- Created on Thursday, 20 September 2012 21:36
- Written by Imperial Valley News
Mexicali, Mexico - Baja cities like Tecate and Mexicali typically enjoy 350 days of sunshine a year, while the warm waters San Felipe’s Sea of Cortez stay above 60 degrees, even through the winter.
Tecate, Baja’s heart between two oceans, is home to two world-class destination spas, Rancho La Puerta, and Rancho Los Chobacanos. The often undiscovered ranch, Chobacanos, allows a flexible length of stay and keeps pre-Hispanic traditions alive with spa treatments like Temazcal, a detoxifying ancient sweat lodge treatment. This fall, the ranch will also open a fair trade farmer’s market, Pacha Mama. Visitors seeking a low-key weekend getaway may wander Tecate’s quaint open air art and food markets and sample sweet breads at El Mejor Pan.
To the east of Tecate, Mexicali surprises many visitors with its abundance of Asian eateries and cosmopolitan atmosphere. Founded by a group of Mexican-American, Chinese, Indian and Japanese immigrants, Mexicali is now a melting pot of cultural fusions with more than 100 Chinese and Cantonese restaurants lining the city’s Chinatown. Visitors can choose from museums, shopping, parks, a zoo, or off-roading at Laguna Salada, Rio Hardy or La Rumorosa, a famous winding road featured in 007’s License to Kill. The region also offers prime hunting for quail, dove, ducks and much more through February.

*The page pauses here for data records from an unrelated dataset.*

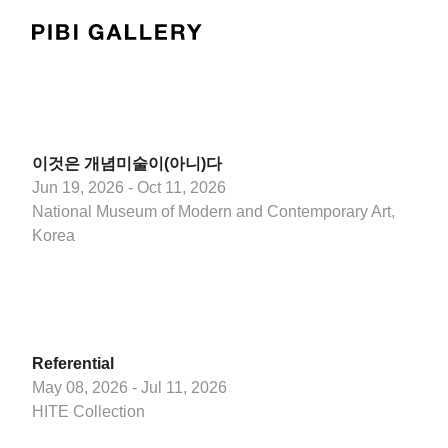
PIBI Gallery
이것은 개념미술이(아니)다
Jun 19, 2026 - Oct 11, 2026
National Museum of Modern and Contemporary Art,
Korea
Referential
May 08, 2026 - Jul 11, 2026
HITE Collection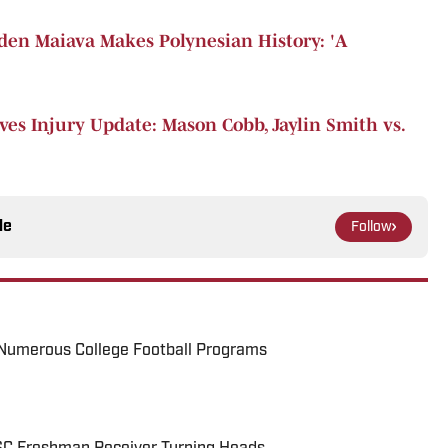
en Maiava Makes Polynesian History: 'A
ves Injury Update: Mason Cobb, Jaylin Smith vs.
le
Follow
Numerous College Football Programs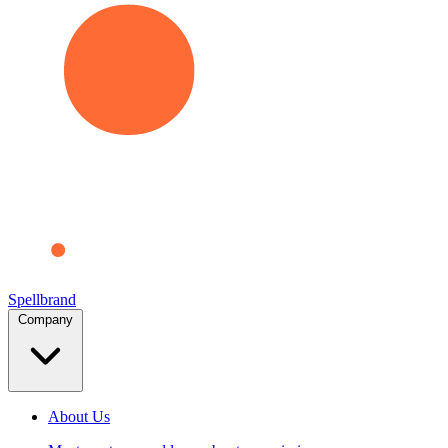
Spellbrand
Company
About Us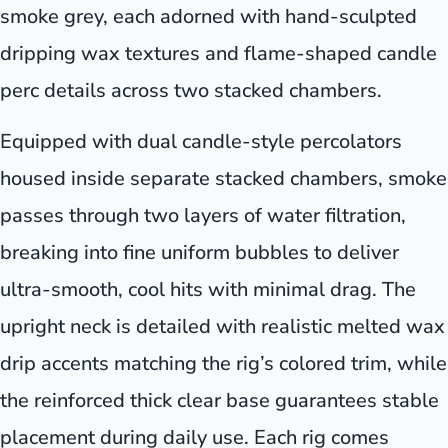
smoke grey, each adorned with hand-sculpted
dripping wax textures and flame-shaped candle
perc details across two stacked chambers.
Equipped with dual candle-style percolators
housed inside separate stacked chambers, smoke
passes through two layers of water filtration,
breaking into fine uniform bubbles to deliver
ultra-smooth, cool hits with minimal drag. The
upright neck is detailed with realistic melted wax
drip accents matching the rig’s colored trim, while
the reinforced thick clear base guarantees stable
placement during daily use. Each rig comes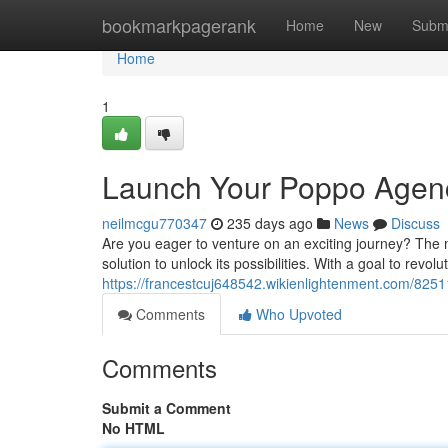
Home
bookmarkpagerank
Home
New
Subm
Home
1
Launch Your Poppo Agen
neilmcgu770347
235 days ago
News
Discuss
Are you eager to venture on an exciting journey? The 
solution to unlock its possibilities. With a goal to revo
https://francestcuj648542.wikienlightenment.com/82
Comments
Who Upvoted
Comments
Submit a Comment
No HTML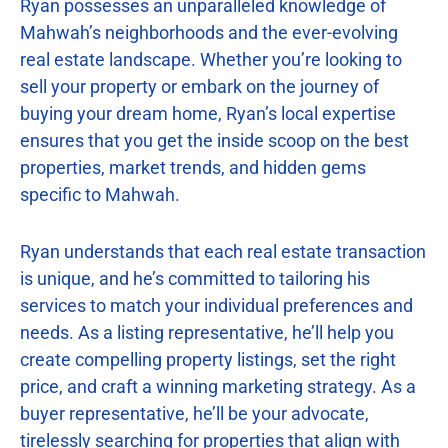
Ryan possesses an unparalleled knowledge of
Mahwah’s neighborhoods and the ever-evolving
real estate landscape. Whether you’re looking to
sell your property or embark on the journey of
buying your dream home, Ryan’s local expertise
ensures that you get the inside scoop on the best
properties, market trends, and hidden gems
specific to Mahwah.
Ryan understands that each real estate transaction
is unique, and he’s committed to tailoring his
services to match your individual preferences and
needs. As a listing representative, he’ll help you
create compelling property listings, set the right
price, and craft a winning marketing strategy. As a
buyer representative, he’ll be your advocate,
tirelessly searching for properties that align with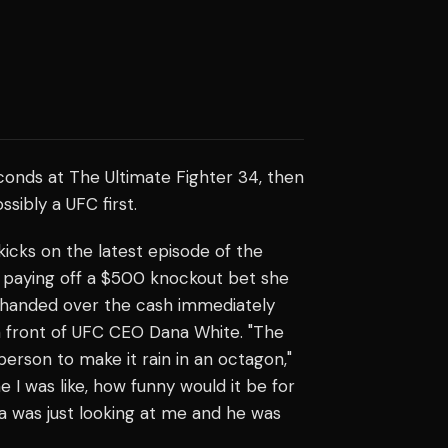
conds at The Ultimate Fighter 34, then
sibly a UFC first.
icks on the latest episode of the
nd paying off a $500 knockout bet she
 handed over the cash immediately
 in front of UFC CEO Dana White. "The
person to make it rain in an octagon,"
 I was like, how funny would it be for
a was just looking at me and he was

September also marks the start of shrimp season in San Felipe, a quaint fishing village where visitors can try jumbo blue shrimp and quintessential recipes like Shrimp Costa Azul (bacon-wrapped shrimp stuffed with crab meat and cheese). The 20th annual San Felipe Shrimp Festival will celebrate this deeply engrained seafood culture in Baja’s shrimp capital on Nov. 1-4, offering cultural events, entertainment, wine and tequila tastings, a shrimp cook-off and regional folk art. Nestled where the desert meets the sea, San Felipe’s unique eco-system offers snorkeling, scuba diving, the Puertecitos Hot Springs and the thousand-year-old “Valley of the Giants,” a natural reserve forest of the world’s largest Cardon Cactus.